[PROBLEM REQUIREMENTS] When you copy the data, keep every word exactly as it is and leave the pictures out.

Page-level text extractions
=== Section Start ===

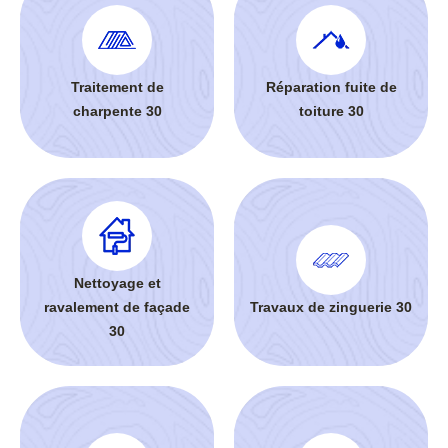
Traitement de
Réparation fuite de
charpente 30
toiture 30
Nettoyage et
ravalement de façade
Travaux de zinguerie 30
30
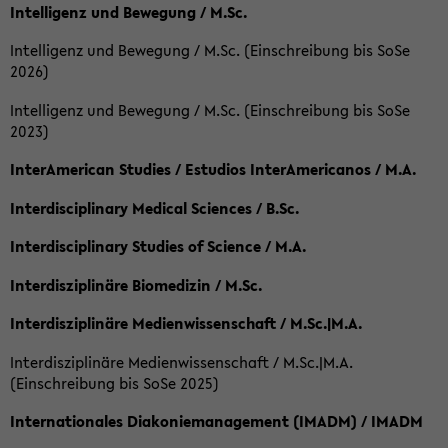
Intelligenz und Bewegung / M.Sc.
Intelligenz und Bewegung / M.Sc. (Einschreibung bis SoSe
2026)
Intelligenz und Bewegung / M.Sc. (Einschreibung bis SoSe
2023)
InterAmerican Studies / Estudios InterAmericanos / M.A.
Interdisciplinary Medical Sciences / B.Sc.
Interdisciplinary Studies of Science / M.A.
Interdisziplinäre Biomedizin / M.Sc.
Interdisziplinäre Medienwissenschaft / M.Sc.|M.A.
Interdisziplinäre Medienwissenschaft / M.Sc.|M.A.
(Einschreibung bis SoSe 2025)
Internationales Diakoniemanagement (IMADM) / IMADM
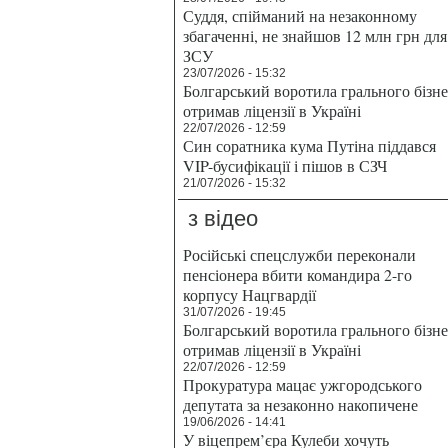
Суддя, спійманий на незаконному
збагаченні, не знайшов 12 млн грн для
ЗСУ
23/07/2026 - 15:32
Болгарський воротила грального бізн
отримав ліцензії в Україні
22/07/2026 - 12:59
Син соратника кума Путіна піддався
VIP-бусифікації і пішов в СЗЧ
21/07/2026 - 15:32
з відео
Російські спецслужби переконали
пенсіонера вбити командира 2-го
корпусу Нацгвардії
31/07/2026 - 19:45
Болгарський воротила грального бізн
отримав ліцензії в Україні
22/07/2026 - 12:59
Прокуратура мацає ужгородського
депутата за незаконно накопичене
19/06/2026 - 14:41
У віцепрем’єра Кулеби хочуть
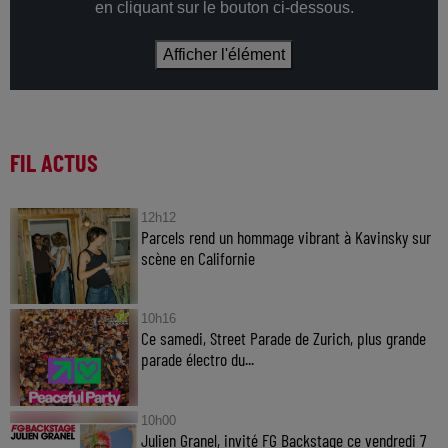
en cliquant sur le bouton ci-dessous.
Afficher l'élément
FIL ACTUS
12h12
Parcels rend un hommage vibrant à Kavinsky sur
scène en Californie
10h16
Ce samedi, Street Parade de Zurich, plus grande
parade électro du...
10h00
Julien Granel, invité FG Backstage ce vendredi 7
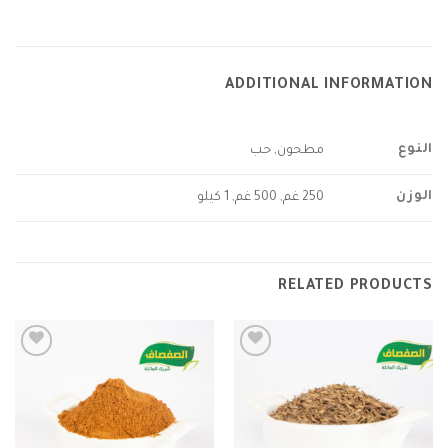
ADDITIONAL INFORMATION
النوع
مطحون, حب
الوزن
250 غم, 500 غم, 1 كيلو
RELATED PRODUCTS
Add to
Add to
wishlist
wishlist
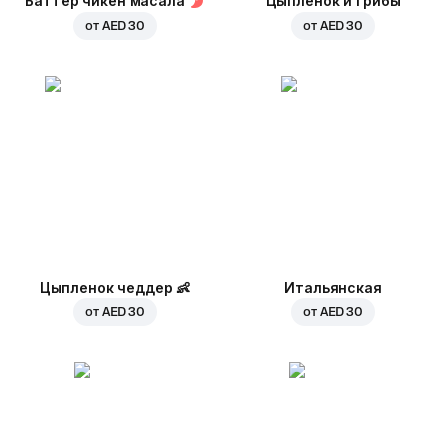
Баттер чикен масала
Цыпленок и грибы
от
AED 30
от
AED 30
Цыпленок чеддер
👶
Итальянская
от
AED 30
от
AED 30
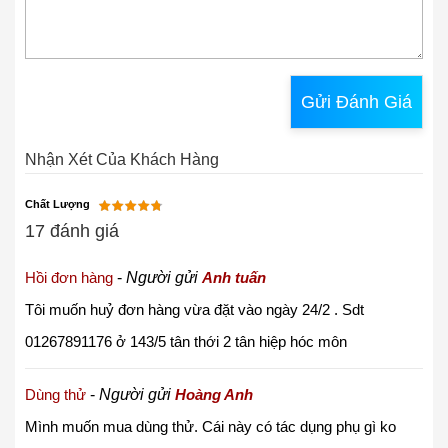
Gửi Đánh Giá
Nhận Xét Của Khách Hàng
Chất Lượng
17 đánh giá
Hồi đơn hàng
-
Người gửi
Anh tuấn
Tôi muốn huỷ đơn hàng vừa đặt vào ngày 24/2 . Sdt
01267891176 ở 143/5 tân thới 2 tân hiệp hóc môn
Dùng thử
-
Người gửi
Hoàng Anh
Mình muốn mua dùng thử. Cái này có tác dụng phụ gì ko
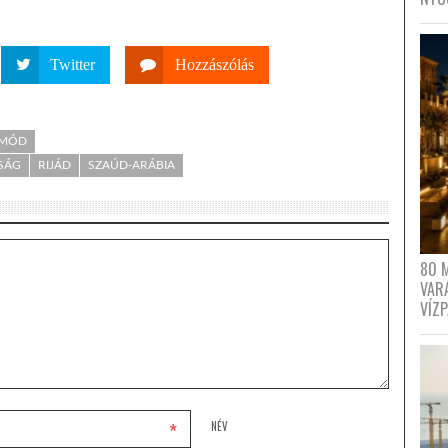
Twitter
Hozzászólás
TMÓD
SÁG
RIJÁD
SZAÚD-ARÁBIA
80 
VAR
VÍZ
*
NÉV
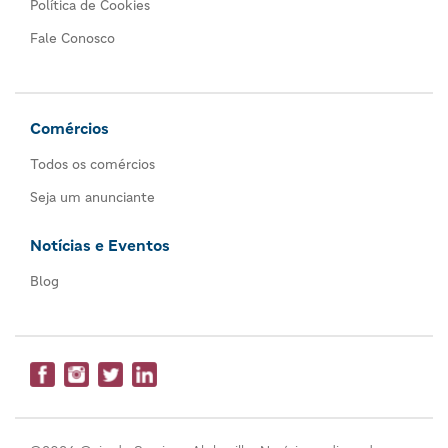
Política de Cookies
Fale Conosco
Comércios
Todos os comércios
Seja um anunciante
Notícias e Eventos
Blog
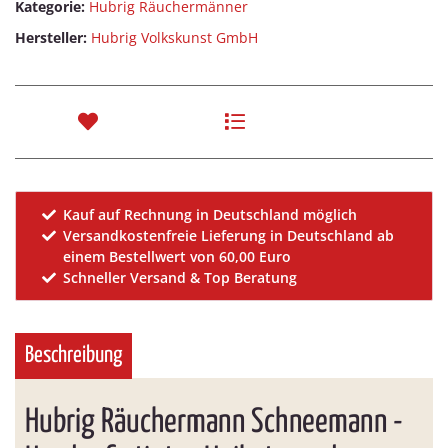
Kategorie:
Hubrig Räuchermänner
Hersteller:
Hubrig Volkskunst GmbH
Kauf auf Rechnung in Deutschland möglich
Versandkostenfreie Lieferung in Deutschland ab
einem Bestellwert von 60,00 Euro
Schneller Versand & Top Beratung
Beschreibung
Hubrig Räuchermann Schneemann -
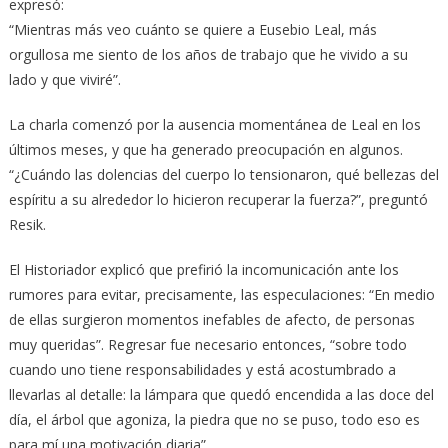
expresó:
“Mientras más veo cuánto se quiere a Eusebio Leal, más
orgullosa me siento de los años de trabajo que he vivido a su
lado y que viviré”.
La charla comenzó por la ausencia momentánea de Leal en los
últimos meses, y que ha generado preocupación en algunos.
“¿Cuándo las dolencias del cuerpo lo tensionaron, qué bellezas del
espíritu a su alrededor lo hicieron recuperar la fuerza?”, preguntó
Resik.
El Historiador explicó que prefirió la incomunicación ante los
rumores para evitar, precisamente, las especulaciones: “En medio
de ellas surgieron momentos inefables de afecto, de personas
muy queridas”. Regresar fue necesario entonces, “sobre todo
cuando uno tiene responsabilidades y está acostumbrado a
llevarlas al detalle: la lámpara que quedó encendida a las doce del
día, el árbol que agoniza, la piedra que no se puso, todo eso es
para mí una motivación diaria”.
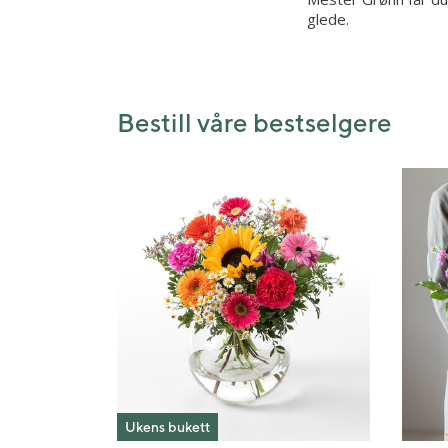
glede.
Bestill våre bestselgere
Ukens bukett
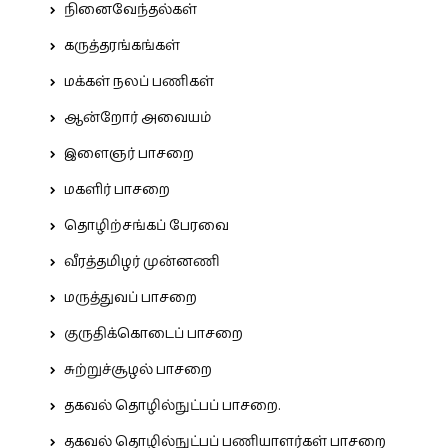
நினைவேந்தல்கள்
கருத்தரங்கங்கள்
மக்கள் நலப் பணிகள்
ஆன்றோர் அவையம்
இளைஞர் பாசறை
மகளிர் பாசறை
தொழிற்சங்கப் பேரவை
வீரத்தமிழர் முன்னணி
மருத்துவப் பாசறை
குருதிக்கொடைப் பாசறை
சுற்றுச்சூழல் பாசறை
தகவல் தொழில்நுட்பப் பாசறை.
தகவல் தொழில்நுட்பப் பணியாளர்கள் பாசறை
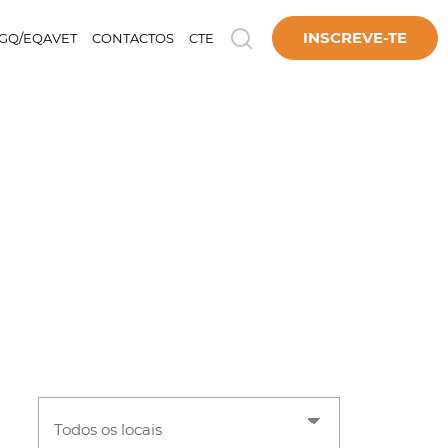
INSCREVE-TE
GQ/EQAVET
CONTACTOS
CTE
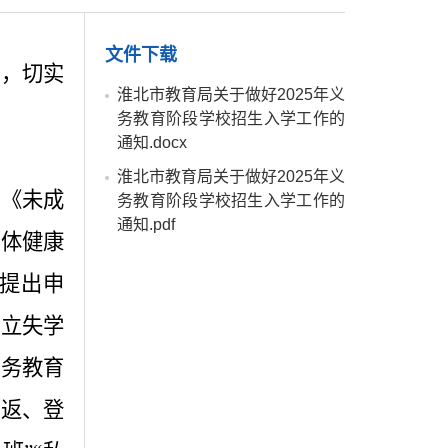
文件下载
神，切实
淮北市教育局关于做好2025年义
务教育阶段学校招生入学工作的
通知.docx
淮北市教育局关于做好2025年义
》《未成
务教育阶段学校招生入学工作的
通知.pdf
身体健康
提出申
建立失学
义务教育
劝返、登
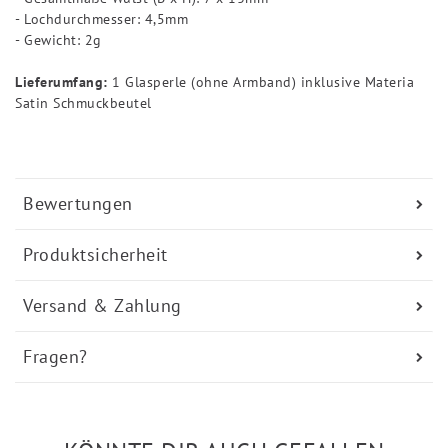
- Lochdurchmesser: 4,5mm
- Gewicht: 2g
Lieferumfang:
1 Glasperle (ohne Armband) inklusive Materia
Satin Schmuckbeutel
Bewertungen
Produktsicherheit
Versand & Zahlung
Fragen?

=== Section End ===

[SOLUTION]
Traitement de
Réparation fuite de
charpente 30
toiture 30
Nettoyage et
ravalement de façade
Travaux de zinguerie 30
30
Intelligenz und Bewegung / M.Sc.
Intelligenz und Bewegung / M.Sc. (Einschreibung bis SoSe
2026)
Intelligenz und Bewegung / M.Sc. (Einschreibung bis SoSe
2023)
InterAmerican Studies / Estudios InterAmericanos / M.A.
Interdisciplinary Medical Sciences / B.Sc.
Interdisciplinary Studies of Science / M.A.
Interdisziplinäre Biomedizin / M.Sc.
Interdisziplinäre Medienwissenschaft / M.Sc.|M.A.
Interdisziplinäre Medienwissenschaft / M.Sc.|M.A.
(Einschreibung bis SoSe 2025)
Internationales Diakoniemanagement (IMADM) / IMADM
Суддя, спійманий на незаконному
збагаченні, не знайшов 12 млн грн для
ЗСУ
23/07/2026 - 15:32
Болгарський воротила грального бізн
отримав ліцензії в Україні
22/07/2026 - 12:59
Син соратника кума Путіна піддався
VIP-бусифікації і пішов в СЗЧ
21/07/2026 - 15:32
з відео
Російські спецслужби переконали
пенсіонера вбити командира 2-го
корпусу Нацгвардії
31/07/2026 - 19:45
Болгарський воротила грального бізн
отримав ліцензії в Україні
22/07/2026 - 12:59
Прокуратура мацає ужгородського
депутата за незаконно накопичене
19/06/2026 - 14:41
У віцепрем’єра Кулеби хочуть
en cliquant sur le bouton ci-dessous.
Afficher l'élément
FIL ACTUS
12h12
Parcels rend un hommage vibrant à Kavinsky sur
scène en Californie
10h16
Ce samedi, Street Parade de Zurich, plus grande
parade électro du...
10h00
Julien Granel, invité FG Backstage ce vendredi 7
ADDITIONAL INFORMATION
النوع
مطحون, حب
الوزن
250 غم, 500 غم, 1 كيلو
RELATED PRODUCTS
Add to
Add to
wishlist
wishlist
Баттер чикен масала
Цыпленок и грибы
от
AED 30
от
AED 30
Цыпленок чеддер
👶
Итальянская
от
AED 30
от
AED 30
Gửi Đánh Giá
Nhận Xét Của Khách Hàng
Chất Lượng
17 đánh giá
Hồi đơn hàng
-
Người gửi
Anh tuấn
Tôi muốn huỷ đơn hàng vừa đặt vào ngày 24/2 . Sdt
01267891176 ở 143/5 tân thới 2 tân hiệp hóc môn
Dùng thử
-
Người gửi
Hoàng Anh
Mình muốn mua dùng thử. Cái này có tác dụng phụ gì ko
Twitter
Hozzászólás
TMÓD
SÁG
RIJÁD
SZAÚD-ARÁBIA
80 
VAR
VÍZ
*
NÉV
Política de Cookies
Fale Conosco
Comércios
Todos os comércios
Seja um anunciante
Notícias e Eventos
Blog
Kategorie:
Hubrig Räuchermänner
Hersteller:
Hubrig Volkskunst GmbH
Kauf auf Rechnung in Deutschland möglich
Versandkostenfreie Lieferung in Deutschland ab
einem Bestellwert von 60,00 Euro
Schneller Versand & Top Beratung
Beschreibung
Hubrig Räuchermann Schneemann -
expresó:
“Mientras más veo cuánto se quiere a Eusebio Leal, más
orgullosa me siento de los años de trabajo que he vivido a su
lado y que viviré”.
La charla comenzó por la ausencia momentánea de Leal en los
últimos meses, y que ha generado preocupación en algunos.
“¿Cuándo las dolencias del cuerpo lo tensionaron, qué bellezas del
espíritu a su alrededor lo hicieron recuperar la fuerza?”, preguntó
Resik.
El Historiador explicó que prefirió la incomunicación ante los
rumores para evitar, precisamente, las especulaciones: “En medio
de ellas surgieron momentos inefables de afecto, de personas
muy queridas”. Regresar fue necesario entonces, “sobre todo
cuando uno tiene responsabilidades y está acostumbrado a
llevarlas al detalle: la lámpara que quedó encendida a las doce del
día, el árbol que agoniza, la piedra que no se puso, todo eso es
para mí una motivación diaria”.
glede.
Bestill våre bestselgere
Ukens bukett
நினைவேந்தல்கள்
கருத்தரங்கங்கள்
மக்கள் நலப் பணிகள்
ஆன்றோர் அவையம்
இளைஞர் பாசறை
மகளிர் பாசறை
தொழிற்சங்கப் பேரவை
வீரத்தமிழர் முன்னணி
மருத்துவப் பாசறை
குருதிக்கொடைப் பாசறை
சுற்றுச்சூழல் பாசறை
தகவல் தொழில்நுட்பப் பாசறை.
தகவல் தொழில்நுட்பப் பணியாளர்கள் பாசறை
INSCREVE-TE
GQ/EQAVET
CONTACTOS
CTE
文件下载
神，切实
淮北市教育局关于做好2025年义
务教育阶段学校招生入学工作的
通知.docx
淮北市教育局关于做好2025年义
》《未成
务教育阶段学校招生入学工作的
通知.pdf
身体健康
提出申
建立失学
义务教育
劝返、登
- Lochdurchmesser: 4,5mm
- Gewicht: 2g
Lieferumfang:
1 Glasperle (ohne Armband) inklusive Materia
Satin Schmuckbeutel
Bewertungen
Produktsicherheit
Versand & Zahlung
Fragen?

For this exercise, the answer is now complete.